#### Action item
Look through the listing below, and wherever a line has the string "être", copy it.
------------
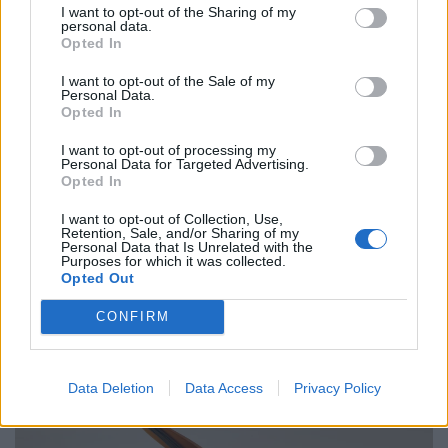
I want to opt-out of the Sharing of my
personal data.
Opted In
Ελλάδα
I want to opt-out of the Sale of my
Παραλύει η χώρα από τη 24ωρη απεργία
Personal Data.
Opted In
ΓΣΕΕ και ΑΔΕΔΥ ενάντια στο νέο εργασιακό
νομοσχέδιο
I want to opt-out of processing my
Personal Data for Targeted Advertising.
Opted In
01.10.25
I want to opt-out of Collection, Use,
Δημόσιοι υπάλληλοι, γιατροί, εκπαιδευτικοί, δικαστικοί
Retention, Sale, and/or Sharing of my
Personal Data that Is Unrelated with the
υπάλληλοι, ταξιτζήδες και ναυτεργάτες συμμετέχουν στη
Purposes for which it was collected.
σημερινή πανελλαδική κινητοποίηση, που μπλοκάρει
Opted Out
μεταφορές και υπηρεσίες. Στο επίκεντρο των
CONFIRM
Data Deletion
Data Access
Privacy Policy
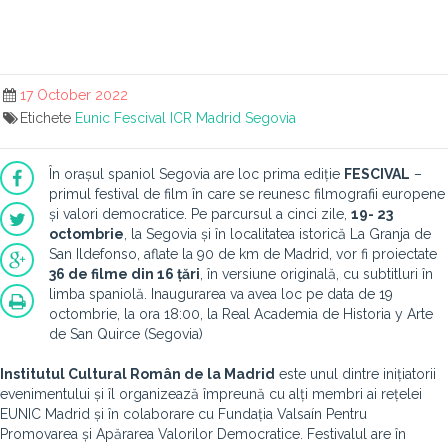
17 October 2022
Etichete
Eunic
Fescival
ICR Madrid
Segovia
În orașul spaniol Segovia are loc prima ediție
FESCIVAL
–
primul festival de film în care se reunesc filmografii europene
și valori democratice. Pe parcursul a cinci zile,
19
-
23
octombrie
, la Segovia și în localitatea istorică La Granja de
San Ildefonso, aflate la 90 de km de Madrid, vor fi proiectate
36 de filme din 16
țări
, în versiune originală, cu subtitluri în
limba spaniolă. Inaugurarea va avea loc pe data de 19
octombrie, la ora 18:00, la Real Academia de Historia y Arte
de San Quirce (Segovia)
Institutul Cultural Român de la Madrid
este unul dintre inițiatorii
evenimentului și îl organizează împreună cu alți membri ai rețelei
EUNIC Madrid și în colaborare cu Fundația Valsaín Pentru
Promovarea și Apărarea Valorilor Democratice. Festivalul are în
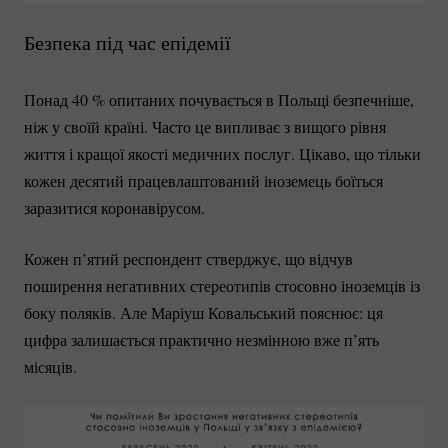
Безпека під час епідемії
Понад
40 %
опитаних почувається в Польщі безпечніше,
ніж у своїй країні. Часто це випливає з вищого рівня
життя і кращої якості медичних послуг. Цікаво, що тільки
кожен десятий працевлаштований іноземець боїться
заразитися коронавірусом.
Кожен п’ятий респондент стверджує, що відчув
поширення негативних стереотипів стосовно іноземців із
боку поляків. Але Маріуш Ковальський пояснює: ця
цифра залишається практично незмінною вже п’ять
місяців.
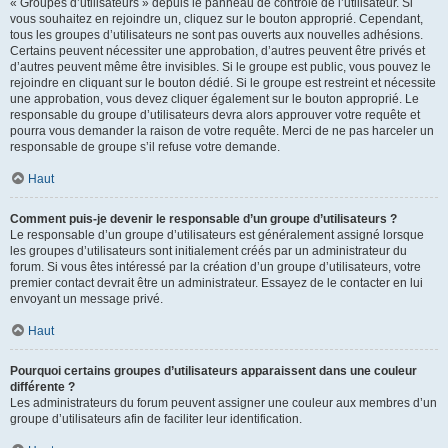
« Groupes d’utilisateurs » depuis le panneau de contrôle de l’utilisateur. Si
vous souhaitez en rejoindre un, cliquez sur le bouton approprié. Cependant,
tous les groupes d’utilisateurs ne sont pas ouverts aux nouvelles adhésions.
Certains peuvent nécessiter une approbation, d’autres peuvent être privés et
d’autres peuvent même être invisibles. Si le groupe est public, vous pouvez le
rejoindre en cliquant sur le bouton dédié. Si le groupe est restreint et nécessite
une approbation, vous devez cliquer également sur le bouton approprié. Le
responsable du groupe d’utilisateurs devra alors approuver votre requête et
pourra vous demander la raison de votre requête. Merci de ne pas harceler un
responsable de groupe s’il refuse votre demande.
Haut
Comment puis-je devenir le responsable d’un groupe d’utilisateurs ?
Le responsable d’un groupe d’utilisateurs est généralement assigné lorsque
les groupes d’utilisateurs sont initialement créés par un administrateur du
forum. Si vous êtes intéressé par la création d’un groupe d’utilisateurs, votre
premier contact devrait être un administrateur. Essayez de le contacter en lui
envoyant un message privé.
Haut
Pourquoi certains groupes d’utilisateurs apparaissent dans une couleur
différente ?
Les administrateurs du forum peuvent assigner une couleur aux membres d’un
groupe d’utilisateurs afin de faciliter leur identification.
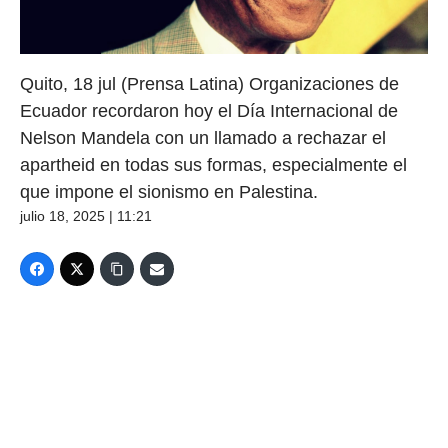
Quito, 18 jul (Prensa Latina) Organizaciones de
Ecuador recordaron hoy el Día Internacional de
Nelson Mandela con un llamado a rechazar el
apartheid en todas sus formas, especialmente el
que impone el sionismo en Palestina.
julio 18, 2025 | 11:21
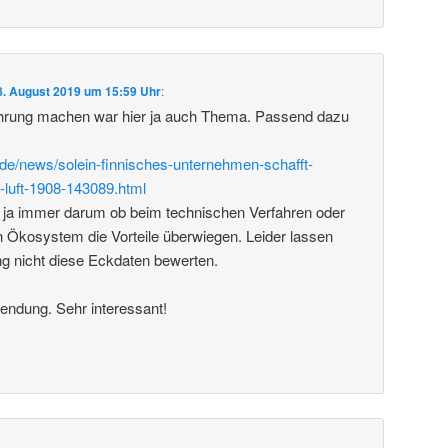
8. August 2019 um 15:59 Uhr
:
rung machen war hier ja auch Thema. Passend dazu
de/news/solein-finnisches-unternehmen-schafft-
-luft-1908-143089.html
 ja immer darum ob beim technischen Verfahren oder
 Ökosystem die Vorteile überwiegen. Leider lassen
ng nicht diese Eckdaten bewerten.
endung. Sehr interessant!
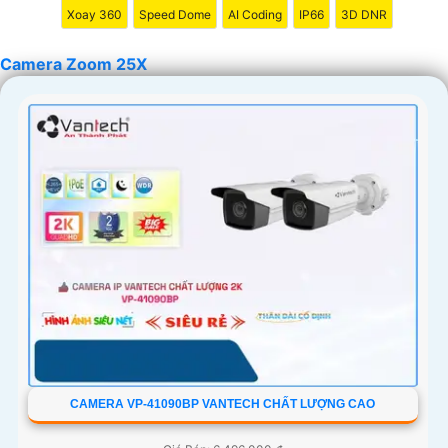
Xoay 360
Speed Dome
AI Coding
IP66
3D DNR
bất kỳ khó khăn nào.
Camera Zoom 25X
'
CAMERA VP-41090BP VANTECH CHẤT LƯỢNG CAO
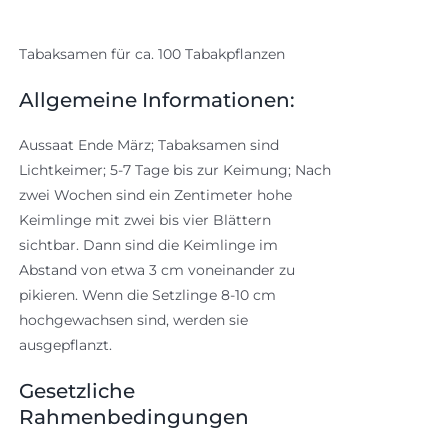
Tabaksamen für ca. 100 Tabakpflanzen
Allgemeine Informationen:
Aussaat Ende März; Tabaksamen sind
Lichtkeimer; 5-7 Tage bis zur Keimung; Nach
zwei Wochen sind ein Zentimeter hohe
Keimlinge mit zwei bis vier Blättern
sichtbar. Dann sind die Keimlinge im
Abstand von etwa 3 cm voneinander zu
pikieren. Wenn die Setzlinge 8-10 cm
hochgewachsen sind, werden sie
ausgepflanzt.
Gesetzliche
Rahmenbedingungen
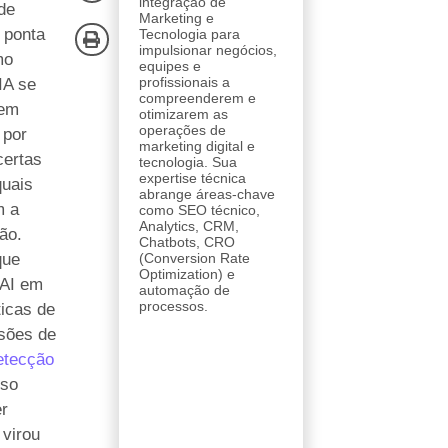
integração de
de
Marketing e
 ponta
Tecnologia para
impulsionar negócios,
mo
equipes e
profissionais a
IA se
compreenderem e
 em
otimizarem as
operações de
 por
marketing digital e
ertas
tecnologia. Sua
expertise técnica
quais
abrange áreas-chave
m a
como SEO técnico,
Analytics, CRM,
ão.
Chatbots, CRO
que
(Conversion Rate
Optimization) e
AI em
automação de
processos.
ticas de
isões de
etecção
sso
er
 virou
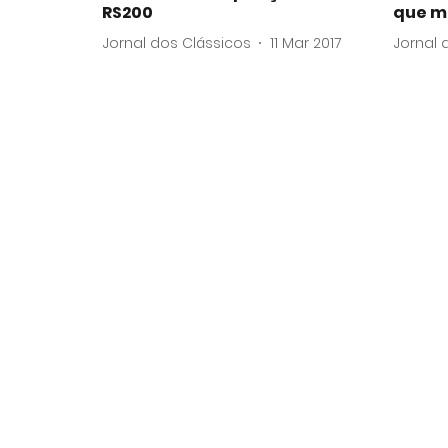
RS200
que 
Jornal dos Clássicos
11 Mar 2017
Jornal 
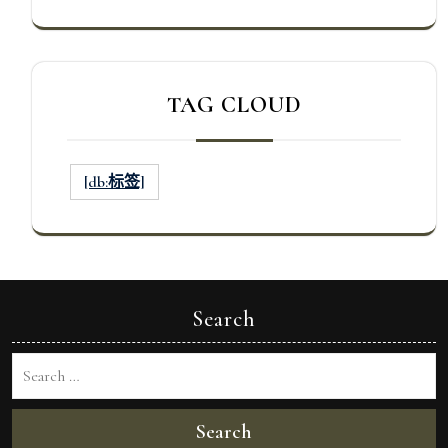
TAG CLOUD
[db:标签]
Search
Search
------------
#### Written solution
Certains peuvent nécessiter une approbation, d’autres peuvent être privés et
d’autres peuvent même être invisibles. Si le groupe est public, vous pouvez le
premier contact devrait être un administrateur. Essayez de le contacter en lui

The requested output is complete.